2019-12-31 13:32:44.800861084 [W:onnxruntime:, graph.cc:2412 CleanUnusedInitializers] Removing initializer 'efficientnet._blocks.8._bn2.running_mean'. It is not used by any node and should be removed from the model.
459 460 461
[array([], dtype=float32), array([], dtype=float32), array([], shape=(0, 4), dtype=float32)]

Please take the time to answer the above three questions, thank you very much!

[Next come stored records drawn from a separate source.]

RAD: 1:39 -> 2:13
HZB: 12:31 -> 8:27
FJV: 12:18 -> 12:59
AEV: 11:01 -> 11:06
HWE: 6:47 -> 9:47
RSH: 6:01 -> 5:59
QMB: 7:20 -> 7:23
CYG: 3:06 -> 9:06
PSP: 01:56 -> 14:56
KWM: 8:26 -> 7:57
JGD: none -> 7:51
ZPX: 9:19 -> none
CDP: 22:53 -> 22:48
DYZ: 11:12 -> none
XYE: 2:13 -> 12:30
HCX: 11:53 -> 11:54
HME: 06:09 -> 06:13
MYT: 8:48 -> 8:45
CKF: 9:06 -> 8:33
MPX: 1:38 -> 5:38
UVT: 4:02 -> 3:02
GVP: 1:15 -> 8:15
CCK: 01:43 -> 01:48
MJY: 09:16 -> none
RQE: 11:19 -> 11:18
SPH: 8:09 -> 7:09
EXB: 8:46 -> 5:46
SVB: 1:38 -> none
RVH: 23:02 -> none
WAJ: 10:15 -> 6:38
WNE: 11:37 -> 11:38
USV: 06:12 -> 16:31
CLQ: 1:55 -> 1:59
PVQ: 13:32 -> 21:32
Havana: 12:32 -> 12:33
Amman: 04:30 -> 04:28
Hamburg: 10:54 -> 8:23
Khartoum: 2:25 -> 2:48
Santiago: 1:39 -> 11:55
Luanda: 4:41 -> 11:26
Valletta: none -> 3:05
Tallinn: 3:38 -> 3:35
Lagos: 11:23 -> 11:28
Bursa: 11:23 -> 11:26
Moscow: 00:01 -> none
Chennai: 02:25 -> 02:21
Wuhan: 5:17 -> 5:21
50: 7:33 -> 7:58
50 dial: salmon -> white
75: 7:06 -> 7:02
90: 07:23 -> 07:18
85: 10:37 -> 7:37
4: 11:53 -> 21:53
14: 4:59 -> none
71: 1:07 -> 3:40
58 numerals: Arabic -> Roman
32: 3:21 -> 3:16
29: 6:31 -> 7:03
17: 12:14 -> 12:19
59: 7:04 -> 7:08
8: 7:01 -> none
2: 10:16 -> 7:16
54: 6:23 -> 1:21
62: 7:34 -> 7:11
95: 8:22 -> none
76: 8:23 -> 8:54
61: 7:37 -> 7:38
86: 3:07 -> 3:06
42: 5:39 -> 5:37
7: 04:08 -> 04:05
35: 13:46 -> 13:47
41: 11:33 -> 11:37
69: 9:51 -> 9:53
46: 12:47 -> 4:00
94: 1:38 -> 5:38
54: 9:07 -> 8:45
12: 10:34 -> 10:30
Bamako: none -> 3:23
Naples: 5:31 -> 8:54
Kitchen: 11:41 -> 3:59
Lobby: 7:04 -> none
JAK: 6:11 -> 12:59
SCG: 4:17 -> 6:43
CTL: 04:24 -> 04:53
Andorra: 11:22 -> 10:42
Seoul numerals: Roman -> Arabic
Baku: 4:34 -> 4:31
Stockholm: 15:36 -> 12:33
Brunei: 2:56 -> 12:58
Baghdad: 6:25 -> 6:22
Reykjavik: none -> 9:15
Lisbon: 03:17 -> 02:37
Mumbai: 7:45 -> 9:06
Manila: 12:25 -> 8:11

Mut1nyJD commented 4 years ago

I am not the author itself but I think I can answer some of your questions. There are certainly some issues in exporting the network to ONNX even with op-level 11 at least with Pytorch version 1.3 I have not tried with 1.4 yet. But the ONNX model exported is pretty much unusable even though it loads & runs, it produces no output and the problem seem to be in some of the later processing layers of the network that create the final prediction outputs they seem to be not really exportable as they use functionality that can not be probably traced by the PyTorch JIT. So you probably would have to modify the network structure to take this post-processing bit out of the network itself and just output the last layer of the feature extraction before and then try reexporting and move the post-processing inside the code executing your ONNX model.